112 High-Function Business Intelligence in e-business
CORRELATION examples
Using the same salary bonus example in Figure 3-1, we can quantify the strength
of the relationship with the SQL shown in Example 3-3:
Example 3-3 CORRELATION example 1
SELECT CORRELATION (salary,bonus) AS cor
FROM employee
WHERE workdept = ‘D11’
The result of the query is 0.739.
This quantitatively confirms the reasonably strong linear relationship between
salary and bonus from the employees in department ‘D11’.
Another example of correlation involving the retail industry is shown in
Example 3-4. Assume we have the transactions of purchases from all the
customers of a a retail organization selling a variety of products, and we would
like to identify customers with similar buying habits.

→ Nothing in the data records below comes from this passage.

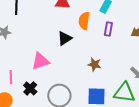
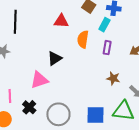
black triangle: (65, 38) -> (55, 58), moved
brown star: (94, 64) -> (113, 78), moved

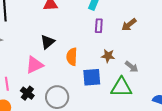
orange semicircle: (83, 39) -> (72, 57), moved
blue square: (96, 115) -> (92, 77), moved

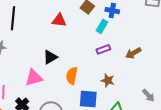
purple rectangle: (99, 26) -> (103, 49), turned 56
gray arrow: (132, 67) -> (148, 95), moved

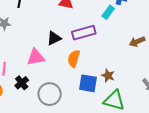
purple rectangle: (103, 49) -> (84, 33), moved, size x1.6
brown star: (108, 80) -> (108, 76), moved

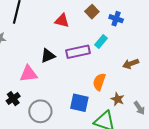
cyan rectangle: (108, 12) -> (101, 42), moved
orange semicircle: (74, 59) -> (99, 82), moved
brown star: (108, 76) -> (118, 99), moved

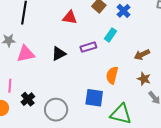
blue cross: (116, 19) -> (124, 11), turned 32
purple rectangle: (78, 52) -> (88, 47), size x0.7
pink triangle: (29, 74) -> (26, 54), moved
brown star: (118, 99) -> (144, 79), moved

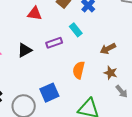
cyan rectangle: (110, 35) -> (76, 30), turned -72
blue square: (94, 98) -> (49, 93), moved, turned -30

For example, when Customer
A bought a particular product, Customer B also tended to buy the same product.
Such information can be put to effective use in targeted marketing.
A view called
transhist is created that contains the customer id, product id, and
the dollar amount purchased over all transactions.
Example 3-4 CORRELATION example 2
SELECT a.custid as custid1, b.custid as custid2,
CORR(a.amount, b.amount) AS cor
FROM transhist a, transhist b
WHERE a.prodid = b.prodid AND a.custid < b.custid
GROUP BY a.custid, b.custid
HAVING CORR(a.amount, b.amount) >= 0.5 AND COUNT(*) > 100
ORDER BY a.custid, cor DESC
This query joins the view with itself, and uses the HAVING clause to restrict the
output to cases of high correlation (>= 0.5), and to cases where there are at least
a 100 products involved, that is, there are at least 100 data points used to
compute the correlation.
The result of this query is as follows:
CUSTID1 CUSTID2 CORR
----------- ----------- -----
1026 8271 0.51
1071 2014 0.74 <=
1071 7219 0.63
2014 7219 0.58
8271 9604 0.56